Isso é o mais importante.

I also performed some comparative stress testing using JMeter remotely against the same VPS environment.

Java/Tomcat test:

* 300 threads
* 2 minutes duration

Results:

```text id="tb8j8z"
Samples:      216,749
Average:      155 ms
Min:          8 ms
Max:          31,605 ms
Std Dev:      423.60
Errors:       0.781%
Throughput:   1790 req/sec
```

U++ / Skylark native server test:

* 300 threads
* 5 minutes duration

Results:

```text id="pkm30h"
Samples:      222,208
Average:      132 ms
Min:          6 ms
Max:          7,318 ms
Std Dev:      359.62
Errors:       0.000%
Throughput:   736 req/sec
```

Of course, these numbers should not be interpreted as a simplistic "framework A vs framework B" comparison, because payload size and implementation details were different.
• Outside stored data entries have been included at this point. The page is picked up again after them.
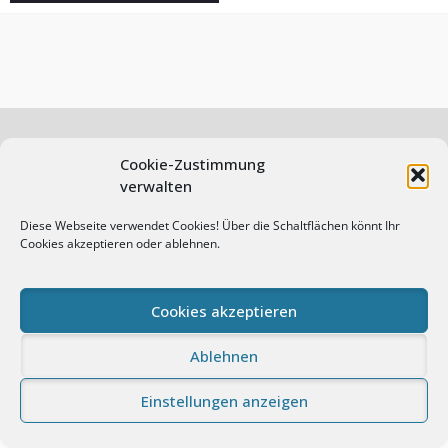
Cookie-Zustimmung
verwalten
© Andreas Prasch Fotografie. All rights reserved.
Impressum
Datenschutz
Cookie-Richtlinie (EU)
Diese Webseite verwendet Cookies! Über die Schaltflächen könnt Ihr
Cookies akzeptieren oder ablehnen.
Proudly powered by WordPress
|
Photo Perfect by
WEN
Themes
Cookies akzeptieren
Ablehnen
Einstellungen anzeigen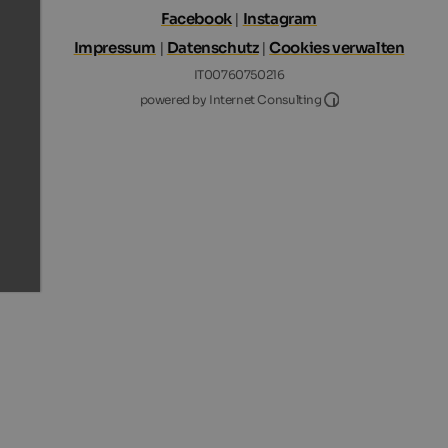
Facebook
|
Instagram
Impressum
|
Datenschutz
|
Cookies verwalten
IT00760750216
Internet Consultin
powered by Internet Consulting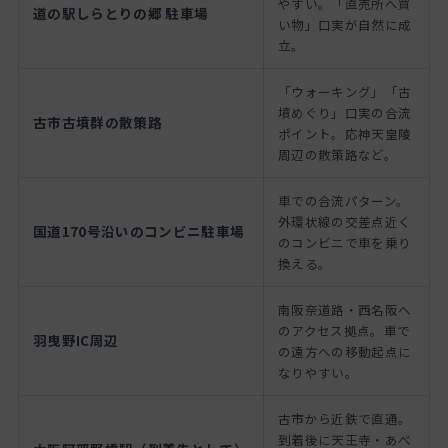
やすい。「直売所へ買
道の駅しらとりの郷 駐車場
い物」口実が自然に成
立。
「ウォーキング」「古
墳めぐり」口実の合流
古市古墳群の散策路
ポイント。応神天皇陵
周辺の散策路など。
車での合流パターン。
外環状線の交差点近く
国道170号沿いのコンビニ駐車場
のコンビニで車を乗り
換える。
南阪奈道路・西名阪へ
のアクセス拠点。車で
羽曳野IC周辺
の遠方への移動起点に
なりやすい。
古市から近鉄で直通。
到着後に天王寺・あべ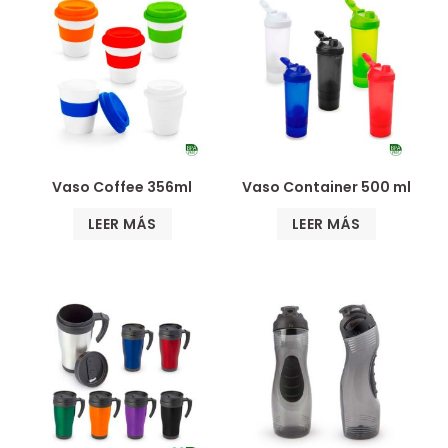
Vaso Coffee 356ml
Vaso Container 500 ml
LEER MÁS
LEER MÁS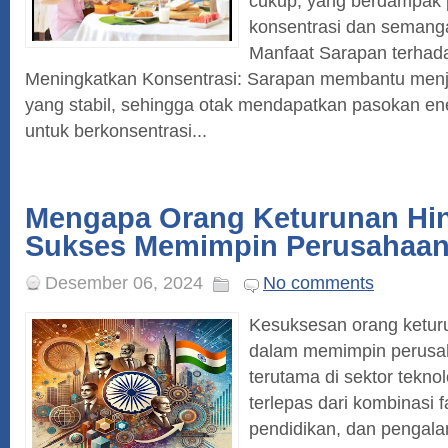
cukup, yang berdampak p
konsentrasi dan semanga
Manfaat Sarapan terhadap
Meningkatkan Konsentrasi: Sarapan membantu menj
yang stabil, sehingga otak mendapatkan pasokan ene
untuk berkonsentrasi...
Mengapa Orang Keturunan Hin
Sukses Memimpin Perusahaan
Desember 06, 2024
No comments
Kesuksesan orang ketur
dalam memimpin perusah
terutama di sektor teknol
terlepas dari kombinasi 
pendidikan, dan pengala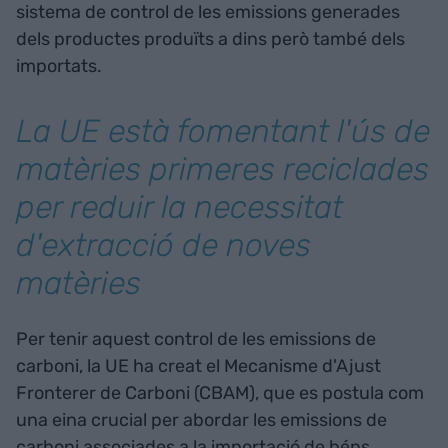
sistema de control de les emissions generades
dels productes produïts a dins però també dels
importats.
La UE està fomentant l'ús de
matèries primeres reciclades
per reduir la necessitat
d'extracció de noves
matèries
Per tenir aquest control de les emissions de
carboni, la UE ha creat el Mecanisme d'Ajust
Fronterer de Carboni (CBAM), que es postula com
una eina crucial per abordar les emissions de
carboni associades a la importació de béns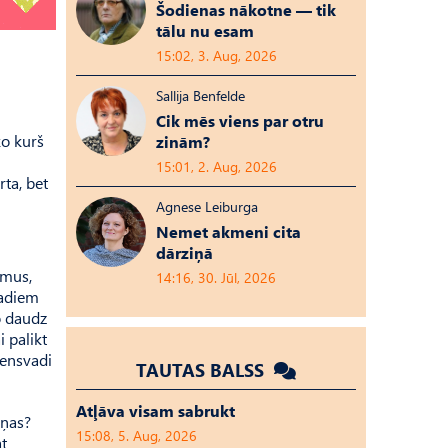
Šodienas nākotne — tik
tālu nu esam
15:02, 3. Aug, 2026
Sallija Benfelde
Cik mēs viens par otru
ko kurš
zinām?
15:01, 2. Aug, 2026
ta, bet
Agnese Leiburga
Nemet akmeni cita
dārziņā
umus,
14:16, 30. Jūl, 2026
gadiem
o daudz
 palikt
densvadi
TAUTAS BALSS
Atļāva visam sabrukt
iņas?
15:08, 5. Aug, 2026
at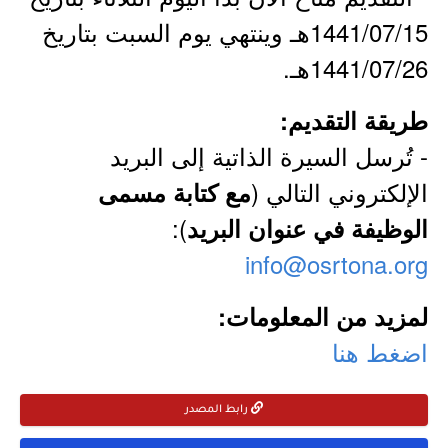
1441/07/15هـ وينتهي يوم السبت بتاريخ
1441/07/26هـ.
طريقة التقديم:
- تُرسل السيرة الذاتية إلى البريد
الإلكتروني التالي (
مع كتابة مسمى
):
الوظيفة في عنوان البريد
info@osrtona.org
لمزيد من المعلومات:
اضغط هنا
رابط المصدر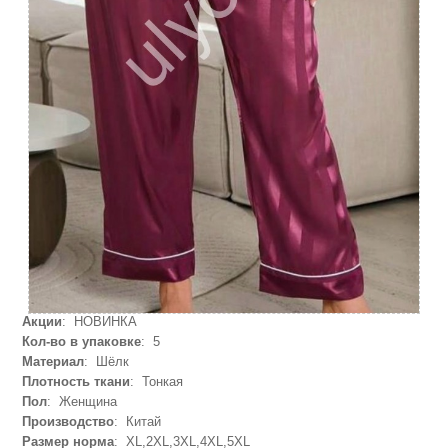
Акции
: НОВИНКА
Кол-во в упаковке
: 5
Материал
: Шёлк
Плотность ткани
: Тонкая
Пол
: Женщина
Производство
: Китай
Размер норма
: XL,2XL,3XL,4XL,5XL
However, some very important practical observations became clear:

* Skylark maintained lower average latency
* maximum latency spikes were dramatically lower
* zero errors occurred during the test
* the native executable remained stable for a long sustained period
* memory/resource consumption stayed very small
* deployment complexity was minimal compared to a traditional Java stack

The most important point for me was not peak throughput itself, but production stability after redesigning the application to avoid shared/global SQL session state.

After implementing request-local database handling and deterministic object destruction (RAII), the native server became extremely reliable.

I think practical benchmark discussions like this would add enormous value to the book, especially when combined with explanations about:

* threading models
* shared state
* request isolation
* object lifetime
* production architecture decisions

because these are the areas where native web servers behave very differently from managed runtimes like Java or .NET.